YOUR INSTRUCTIONS:
Every line of the entries that holds the word "feature" is to be copied.
+++ DATA EXTRACTS +++
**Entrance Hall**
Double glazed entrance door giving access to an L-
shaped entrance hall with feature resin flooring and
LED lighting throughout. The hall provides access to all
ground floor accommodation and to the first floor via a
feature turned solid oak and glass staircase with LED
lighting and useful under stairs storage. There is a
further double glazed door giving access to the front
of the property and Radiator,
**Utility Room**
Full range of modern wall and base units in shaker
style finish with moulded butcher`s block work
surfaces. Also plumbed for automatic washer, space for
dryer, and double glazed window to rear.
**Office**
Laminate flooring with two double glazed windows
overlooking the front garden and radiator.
+++
+++ DATA EXTRACTS +++
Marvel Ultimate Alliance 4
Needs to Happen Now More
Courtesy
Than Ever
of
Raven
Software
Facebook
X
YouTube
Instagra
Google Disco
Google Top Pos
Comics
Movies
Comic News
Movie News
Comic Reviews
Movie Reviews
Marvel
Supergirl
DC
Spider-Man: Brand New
+++
ANSWER SECTION:
shaped entrance hall with feature resin flooring and
feature turned solid oak and glass staircase with LED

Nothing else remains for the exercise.